I shot some scenes in 60p an obviously at 720p, but didn't realize the sutter speed was at 1/60th.

Now I haven't watched my rushes so I'm not sure what I got, but I became concerned that I read an article stating that, apparently the best method was 1/120th shutter speed.

So my question is, when I conform the footage to 24p from 60p will I just not get any slowmotion, or will the footage be unusable. Or what other results should I expect.

Thanks guys, I'm out right now, otherwise id just do it, and not ask, but can't and REALLY wanna know the answer to this question, ASAP.

dvollrath
12-13-2009, 07:31 PM
You'll get slow motion, but the images will be a little smeary. It'll be like shooting 24 fps at a 1/24th shutter speed. The newer Miami Vice movie has this look throughout a lot of it.

711
12-28-2009, 06:07 PM
I didn't feel it was worth creating a new thread for a similar slow motion question I had...

I have also heard that 1/120 was the best shutter for 60p to 24p slow motion. Is this the best shutter speed if it is a high action subject such as running? I have been told by some it is best to get it to around 1/500. Which would suit me better if I am shooting in daylight?

I plan to conform the 60p to 24p and then further slow another 30%, maybe 50%...

Any help would be awesome! thanks

Eric

Michael Olsen
12-28-2009, 11:13 PM
I didn't feel it was worth creating a new thread for a similar slow motion question I had...

I have also heard that 1/120 was the best shutter for 60p to 24p slow motion. Is this the best shutter speed if it is a high action subject such as running? I have been told by some it is best to get it to around 1/500. Which would suit me better if I am shooting in daylight?

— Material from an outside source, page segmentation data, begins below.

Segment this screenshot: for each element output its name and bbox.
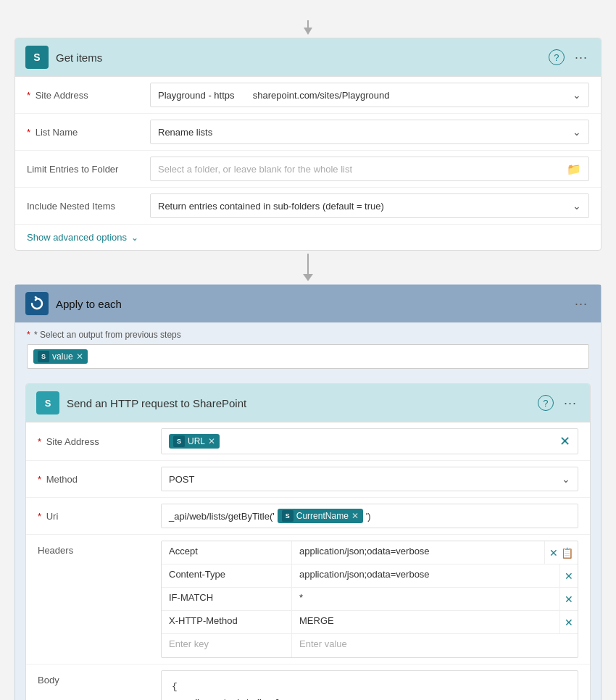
header-row-new: Enter key Enter value bbox=[162, 634, 578, 657]
body-line-2: "__metadata": { bbox=[172, 695, 567, 700]
header-row-if-match: IF-MATCH * ✕ bbox=[162, 588, 578, 611]
header-val-if-match: * bbox=[292, 588, 559, 610]
site-address-dropdown-arrow[interactable]: ⌄ bbox=[573, 89, 581, 101]
limit-entries-label: Limit Entries to Folder bbox=[27, 164, 150, 175]
url-token-remove[interactable]: ✕ bbox=[208, 436, 215, 446]
list-name-row: * List Name Rename lists ⌄ bbox=[15, 114, 601, 151]
method-value: POST bbox=[169, 474, 562, 485]
body-content[interactable]: { "__metadata": { "type": "SP.List" }, "… bbox=[161, 670, 578, 700]
body-row: Body { "__metadata": { "type": "SP.List"… bbox=[26, 664, 590, 700]
list-name-label: * List Name bbox=[27, 127, 150, 138]
flow-container: S Get items ? ··· * Site Address Playgro… bbox=[14, 14, 602, 700]
get-items-more-options[interactable]: ··· bbox=[572, 49, 591, 67]
header-val-accept: application/json;odata=verbose bbox=[292, 541, 544, 564]
method-row: * Method POST ⌄ bbox=[26, 461, 590, 498]
header-key-new[interactable]: Enter key bbox=[162, 634, 292, 657]
method-dropdown-arrow[interactable]: ⌄ bbox=[562, 473, 570, 485]
middle-connector-arrow bbox=[303, 254, 313, 281]
url-token-icon: S bbox=[173, 436, 185, 447]
header-val-content-type: application/json;odata=verbose bbox=[292, 564, 559, 587]
uri-row: * Uri _api/web/lists/getByTitle(' S Curr… bbox=[26, 498, 590, 535]
current-name-token-remove[interactable]: ✕ bbox=[351, 511, 359, 521]
apply-to-each-card: Apply to each ··· * * Select an output f… bbox=[14, 284, 602, 700]
include-nested-label: Include Nested Items bbox=[27, 201, 150, 212]
list-name-control[interactable]: Rename lists ⌄ bbox=[150, 120, 589, 144]
folder-icon[interactable]: 📁 bbox=[567, 162, 581, 176]
get-items-title: Get items bbox=[56, 51, 541, 64]
header-key-x-http-method: X-HTTP-Method bbox=[162, 611, 292, 633]
limit-entries-row: Limit Entries to Folder Select a folder,… bbox=[15, 151, 601, 188]
get-items-help-icon[interactable]: ? bbox=[549, 49, 565, 65]
get-items-card: S Get items ? ··· * Site Address Playgro… bbox=[14, 38, 602, 251]
http-site-address-control[interactable]: S URL ✕ ✕ bbox=[161, 428, 578, 454]
current-name-token: S CurrentName ✕ bbox=[278, 509, 363, 523]
send-http-card: S Send an HTTP request to SharePoint ? ·… bbox=[25, 383, 591, 700]
headers-label: Headers bbox=[38, 541, 161, 556]
http-site-address-row: * Site Address S URL ✕ ✕ bbox=[26, 422, 590, 461]
site-address-control[interactable]: Playground - https sharepoint.com/sites/… bbox=[150, 83, 589, 107]
header-row-x-http-method: X-HTTP-Method MERGE ✕ bbox=[162, 611, 578, 634]
limit-entries-placeholder: Select a folder, or leave blank for the … bbox=[158, 164, 567, 175]
http-site-address-label: * Site Address bbox=[38, 436, 161, 447]
send-http-help-icon[interactable]: ? bbox=[538, 395, 554, 411]
header-val-new[interactable]: Enter value bbox=[292, 634, 578, 657]
include-nested-value: Return entries contained in sub-folders … bbox=[158, 201, 573, 212]
uri-prefix: _api/web/lists/getByTitle(' bbox=[169, 511, 275, 522]
url-token: S URL ✕ bbox=[169, 434, 220, 449]
site-address-label: * Site Address bbox=[27, 90, 150, 101]
header-actions-accept: ✕ 📋 bbox=[544, 541, 578, 564]
get-items-actions: ? ··· bbox=[549, 49, 591, 67]
select-output-token-container[interactable]: S value ✕ bbox=[27, 344, 589, 369]
apply-to-each-header: Apply to each ··· bbox=[15, 285, 601, 322]
site-address-value: Playground - https sharepoint.com/sites/… bbox=[158, 90, 573, 101]
svg-marker-1 bbox=[304, 28, 312, 35]
send-http-title: Send an HTTP request to SharePoint bbox=[67, 397, 530, 409]
select-output-label: * * Select an output from previous steps bbox=[27, 330, 589, 340]
limit-entries-control[interactable]: Select a folder, or leave blank for the … bbox=[150, 157, 589, 181]
header-actions-x-http-method: ✕ bbox=[559, 611, 578, 633]
send-http-icon: S bbox=[36, 391, 59, 414]
header-delete-x-http-method[interactable]: ✕ bbox=[565, 617, 573, 628]
header-key-content-type: Content-Type bbox=[162, 564, 292, 587]
include-nested-row: Include Nested Items Return entries cont… bbox=[15, 188, 601, 225]
uri-control[interactable]: _api/web/lists/getByTitle(' S CurrentNam… bbox=[161, 504, 578, 528]
header-delete-content-type[interactable]: ✕ bbox=[565, 570, 573, 582]
header-val-x-http-method: MERGE bbox=[292, 611, 559, 633]
body-line-1: { bbox=[172, 678, 567, 695]
headers-table: Accept application/json;odata=verbose ✕ … bbox=[161, 541, 578, 658]
header-row-content-type: Content-Type application/json;odata=verb… bbox=[162, 564, 578, 588]
header-key-if-match: IF-MATCH bbox=[162, 588, 292, 610]
top-connector-arrow bbox=[301, 14, 315, 38]
header-row-accept: Accept application/json;odata=verbose ✕ … bbox=[162, 541, 578, 564]
get-items-header: S Get items ? ··· bbox=[15, 38, 601, 77]
value-token-icon: S bbox=[38, 351, 49, 362]
site-address-row: * Site Address Playground - https sharep… bbox=[15, 77, 601, 114]
uri-suffix: ') bbox=[366, 511, 371, 522]
chevron-down-icon: ⌄ bbox=[131, 233, 138, 243]
send-http-more-options[interactable]: ··· bbox=[561, 394, 580, 412]
apply-to-each-icon bbox=[25, 292, 49, 315]
send-http-header: S Send an HTTP request to SharePoint ? ·… bbox=[26, 384, 590, 422]
include-nested-dropdown-arrow[interactable]: ⌄ bbox=[573, 200, 581, 212]
body-label: Body bbox=[38, 670, 161, 686]
header-delete-accept[interactable]: ✕ bbox=[549, 547, 558, 559]
value-token: S value ✕ bbox=[33, 349, 88, 364]
site-address-clear-icon[interactable]: ✕ bbox=[559, 433, 570, 449]
current-name-token-icon: S bbox=[282, 510, 294, 522]
show-advanced-options[interactable]: Show advanced options ⌄ bbox=[15, 225, 601, 250]
include-nested-control[interactable]: Return entries contained in sub-folders … bbox=[150, 193, 589, 218]
method-control[interactable]: POST ⌄ bbox=[161, 467, 578, 491]
apply-to-each-more-options[interactable]: ··· bbox=[572, 295, 591, 313]
get-items-icon: S bbox=[25, 46, 49, 69]
header-copy-accept[interactable]: 📋 bbox=[561, 547, 573, 559]
list-name-dropdown-arrow[interactable]: ⌄ bbox=[573, 126, 581, 138]
apply-to-each-title: Apply to each bbox=[56, 298, 565, 310]
method-label: * Method bbox=[38, 474, 161, 485]
headers-row: Headers Accept application/json;odata=ve… bbox=[26, 535, 590, 664]
list-name-value: Rename lists bbox=[158, 127, 573, 138]
value-token-remove[interactable]: ✕ bbox=[76, 351, 83, 362]
select-output-row: * * Select an output from previous steps… bbox=[15, 322, 601, 376]
send-http-actions: ? ··· bbox=[538, 394, 580, 412]
header-delete-if-match[interactable]: ✕ bbox=[565, 593, 573, 605]
header-actions-content-type: ✕ bbox=[559, 564, 578, 587]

I plan to conform the 60p to 24p and then further slow another 30%, maybe 50%...

Any help would be awesome! thanks

Eric

IMHO, this is where camera tests become an important part of the pre-production.

Your shutter speed will be relative to the speed of the subject in the frame. A person running at 10mph won't require anything above the traditional 180 (48 for 24fps, 60 for 30fps, 120 for 60fps) if its shot at a very wide angle or at a considerable distance where the subject isn't moving through the frame very quickly. If the subject is filling the frame, however, and the motion is very apparent, then upping the shutter speed may be desirable. How much to increase it, however, will be a matter of combining practical elements, namely the need to actually see what's going on, with creative elements, such as how much the footage is slowed and how blurred or jittery the motion needs to be.

I don't think anyone here can tell you what's right for your shot. My suggestion is to simply run some tests with stand-ins. It will take a little while, but you will figure out the answer to your question, and probably learn something else in the process. And then when it comes time to actually shoot, you will have practically already shot it!